There are encouraging signs that outside the Howard Government many Australians are putting their money where their mouths are and backing great cultural ventures.

This great Australian cultural renaissance could be one of the most important national investments we could make, because Australian culture is ideally suited to the challenges of today. As we confront global economic competition and inequalities, our idealism and resourcefulness are what the world needs.

We should never forget Australia's indigenous culture is one of the longest-surviving cultures in the world and we should never forget to be proud of that fact. We can also learn from it. Climate change is giving us an urgent interest in doing so.

We need to develop a new respect for the reality of our harsh physical environment and adapt to its changes. Aborigines were never passive occupiers of the land. As we have, they moulded the land as it moulded them.
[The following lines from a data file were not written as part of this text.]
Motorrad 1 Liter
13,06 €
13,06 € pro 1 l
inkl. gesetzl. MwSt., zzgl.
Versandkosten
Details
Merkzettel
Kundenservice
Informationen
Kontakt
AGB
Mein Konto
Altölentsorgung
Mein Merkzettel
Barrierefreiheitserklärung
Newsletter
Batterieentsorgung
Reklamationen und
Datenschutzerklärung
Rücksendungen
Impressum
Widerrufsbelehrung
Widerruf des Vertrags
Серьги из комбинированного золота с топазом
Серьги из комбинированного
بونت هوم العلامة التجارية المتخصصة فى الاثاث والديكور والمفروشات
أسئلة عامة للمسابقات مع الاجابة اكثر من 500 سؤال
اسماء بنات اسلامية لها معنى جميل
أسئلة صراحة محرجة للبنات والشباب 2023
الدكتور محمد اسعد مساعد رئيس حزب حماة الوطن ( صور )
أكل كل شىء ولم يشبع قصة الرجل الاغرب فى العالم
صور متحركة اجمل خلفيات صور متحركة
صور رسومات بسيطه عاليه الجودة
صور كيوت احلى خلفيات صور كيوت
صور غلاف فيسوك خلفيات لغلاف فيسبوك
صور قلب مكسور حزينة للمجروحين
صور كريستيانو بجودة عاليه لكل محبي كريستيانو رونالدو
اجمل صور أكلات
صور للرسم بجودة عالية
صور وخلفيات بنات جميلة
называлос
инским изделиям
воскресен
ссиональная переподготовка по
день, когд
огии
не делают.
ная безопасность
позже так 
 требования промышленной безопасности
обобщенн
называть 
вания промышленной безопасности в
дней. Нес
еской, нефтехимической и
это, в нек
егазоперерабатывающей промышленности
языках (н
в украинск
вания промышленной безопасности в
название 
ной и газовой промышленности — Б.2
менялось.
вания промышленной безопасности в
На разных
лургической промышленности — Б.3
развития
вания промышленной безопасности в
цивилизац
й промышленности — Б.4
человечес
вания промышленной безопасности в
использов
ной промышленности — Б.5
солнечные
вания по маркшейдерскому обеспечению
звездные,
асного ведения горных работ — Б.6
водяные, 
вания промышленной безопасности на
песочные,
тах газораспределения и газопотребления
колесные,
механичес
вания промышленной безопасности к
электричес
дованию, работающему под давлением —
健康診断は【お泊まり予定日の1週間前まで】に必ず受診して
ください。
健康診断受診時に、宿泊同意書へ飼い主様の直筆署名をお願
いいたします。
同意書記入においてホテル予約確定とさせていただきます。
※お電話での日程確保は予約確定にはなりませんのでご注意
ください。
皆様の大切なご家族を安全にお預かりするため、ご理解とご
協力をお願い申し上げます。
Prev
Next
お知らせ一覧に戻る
Our culture, and the advantages it gives us, is endangered. I find it bizarre that when our culture has so much to offer our country, some want to undermine it through a vindictive, short-sighted and imported culture war.

Their attempts to denigrate such people as our philosophers, artists, writers and even climate scientists as out-of-touch, inner-city elites, and to claim our egalitarian values are unsuited to new economic necessities, risks subsuming us into the blancmange of an emerging global monoculture.

Let me end this call for an Australian cultural renaissance by referring to one of the great contemporary Australian cultural figures: the Academy Award-winning producer, George Miller, who has had a huge effect on world culture, from TV series such as Bodyline to movies such as Mad Max and Babe. Most recently he's given us Happy Feet.

You might think I'm pulling a long bow in drawing conclusions from an animated film about a dancing penguin named Mumble. But Mumble is a man - or should I say, a penguin - for our times. He won't conform. Instead of singing like everyone else, he dances. And along the way he uncovers some important truths about the need to change our ways.

Australians are a bit like Mumble. In terms of world culture, we're unique: young, unusual, at times exotic and usually undermining authority. We can choose our path. We shouldn't feel we have to sing along in harmony with the rest of the world to have a positive effect on it. But we can dance like no one else. The last thing we need is culture warriors trying to force us to conform.

And that's it right there. C0nformity. The Howard-era media and politicians don't want to know what Australia will become, or is already becoming. They want it to stay the way it was, when they were young. They are still fighting to reshape the nation into what they wanted it to be when they were 23 years old. The 'Culture Wars' are locked in an almost forgotten era of Australian history, because that's the only era these 'warriors' really understand.

Whoever wants to declare victory in the 'Culture Wars' may as well go ahead and do it now. Nobody, but the tiniest percentile, will care, and it will be a hollow victory. The rest of Australia has already moved on.

We want to know what's coming. Who will be be in 20 years? Where will be? Who's going to give us the future we're dreaming of now?

A federal election should always be about the future, but right now we're not getting much from Howard & Friends on that front.

Gillard all but gave the federal government a plan to win back some of their lost disciples. But are they visionary enough to realise it?